Action item: Exact copies of the lines from the line containing "[Menu] (489, 148)" through the last line of the entries below are the whole answer.

Given records:
[Start of section]
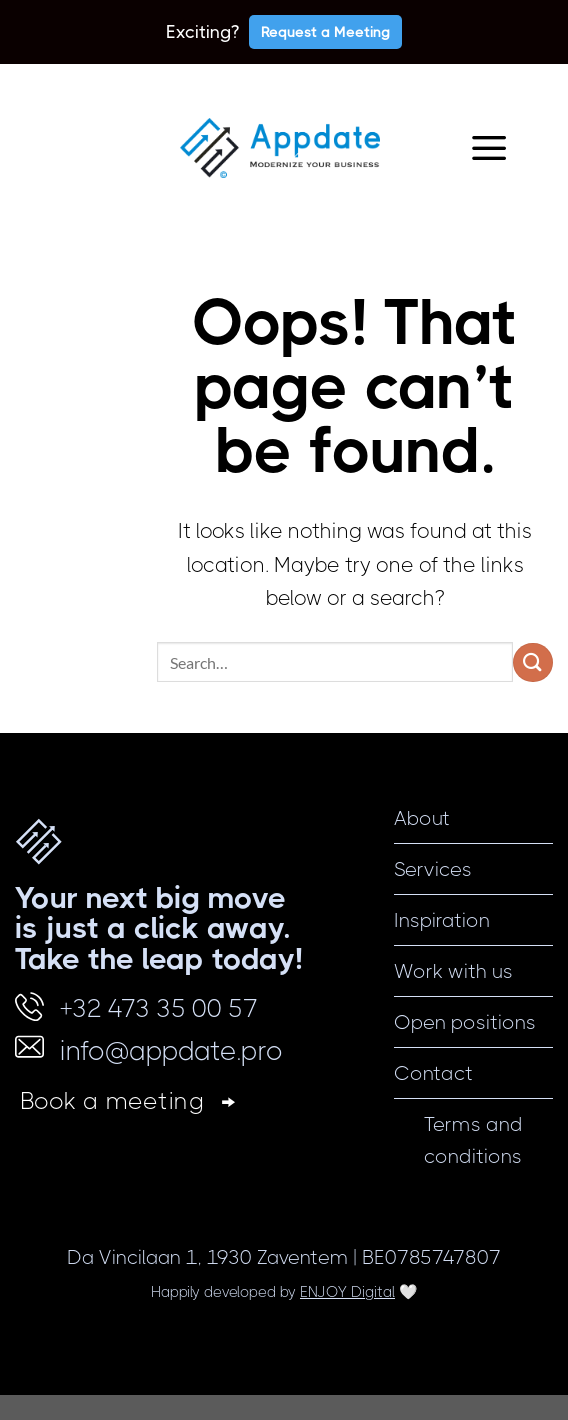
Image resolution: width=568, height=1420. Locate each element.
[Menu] (489, 148)
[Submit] (533, 662)
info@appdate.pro (171, 1050)
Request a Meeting (325, 32)
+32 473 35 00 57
[End of section]
Answer to the problem:
[Menu] (489, 148)
[Submit] (533, 662)
info@appdate.pro (171, 1050)
Request a Meeting (325, 32)
+32 473 35 00 57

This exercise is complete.